No prize for guessing ahead, though yes, I nudged his wife to consent for pulling the plug. Consent in medicine is the concept of it in its truest sense. While informed from the physicians’ end, it’s supposed to be a totally personal choice. We are not to consequent it. And well, I did. Now the brute term for it is manipulation. And when you know the dynamics of how people’s psyche figure, it becomes an easy tool to wield. I called her up and took her to a nice coffeeshop. And over a cup of hot fresh brew, while life and love glowed bright around, I brought up her’s which stood in stark contrast. The light music and the waft of friendly chatter from around did well to magnify her perception of his plight. And I had brought a pic of us three, she, her hubby, and me, as we hung out from times before. Happy times. I told her, he would never return to fill in that spot. He was spotting a cowboy hat and a foolish grin in the pic. And I could feel her tears slow down and her breath even out as her mind moved towards a resolve. And I capped it with, this is how he would want to be remembered. He is not going to make it. And before the moment would pass, I pulled out the consent form I had brought along. She signed.
And in less than 24 hours from then, three things had happened. He husband, my dear friend, had his ventilator switched off. There wasn’t anything to donate. His body was too damaged for salvage of parts. Second, my wife gathered her stuffs moments after she heard that I had the consent signed at a cheerful coffeeshop. She was well aware of the working of human subconscious too. We were made for other. It didn’t need me confessing for her to figure what had gone into this hastening of climax. And more than her respect for individual rights, freewill and personal consent, it was my dishonest manipulation of another human howsoever genuine be the end that I intended, which had her leave. She said I broke her trust. And I knew well what that meant. I knew her. And the third, well it was a court summon. The complainant, my wife, had accused me of unethical conduct and intentional manslaughter.

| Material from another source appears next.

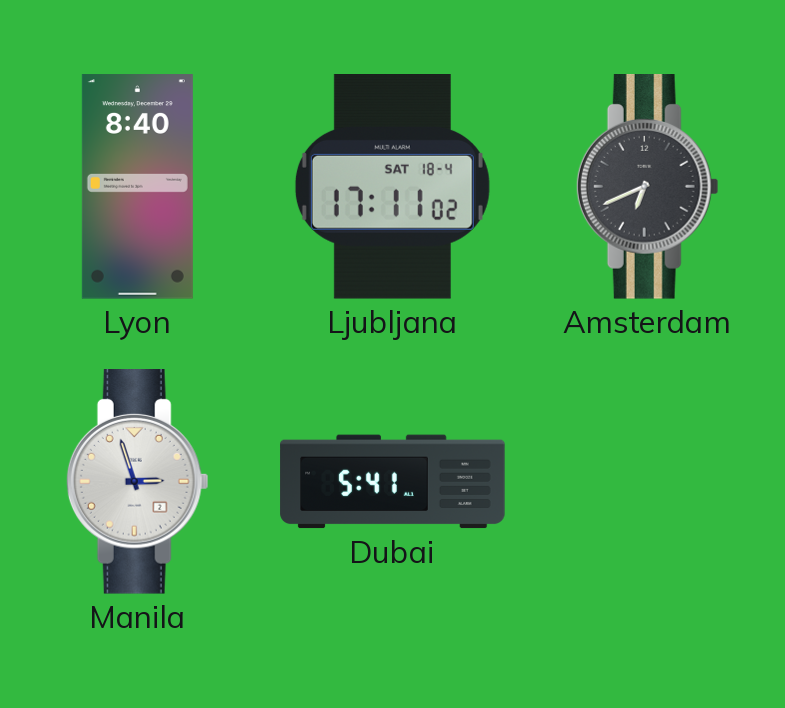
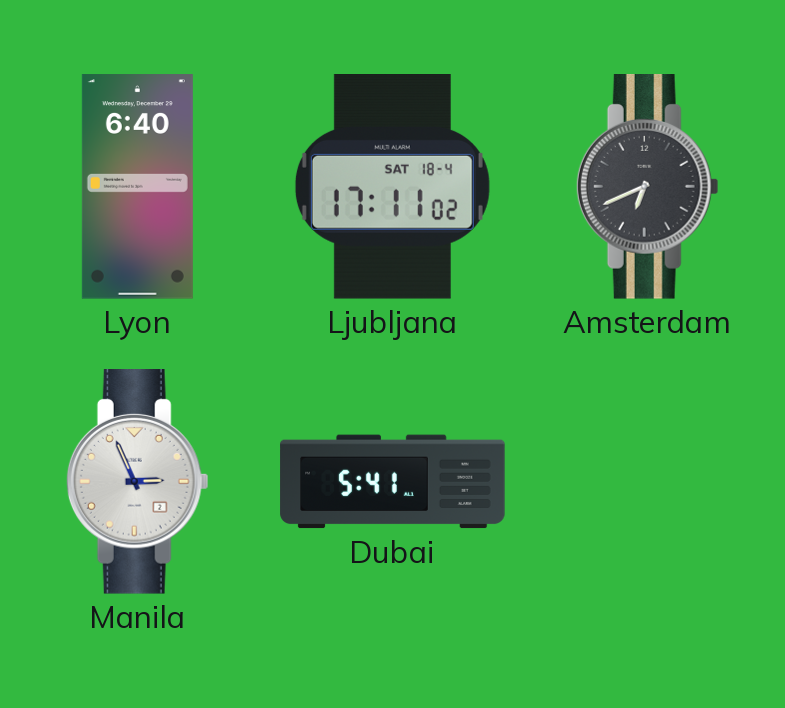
Lyon: 8:40 -> 6:40
Manila: 2:57 -> 2:56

Me, in response, well am done attending the funeral. She had come too. But not once did she steal a glance. As for second, the divorce papers must already be en route. She is as fierce as free willed. And about the court summon, am trying to have it deputed from the criminal court to the Medical Council Tribunal. It won’t stretch out that way, and will probably culminate with a little suspension. Fellow doc’s, while against, would understand. Well that’s pretty much it.
It can’t all be nice and easy right. Life is one random affair. It unfolds, despite your best bet, in ways you only need await to fathom. And the undying undertone in my heart, damn, the more deeply you love, the more fragile is the love.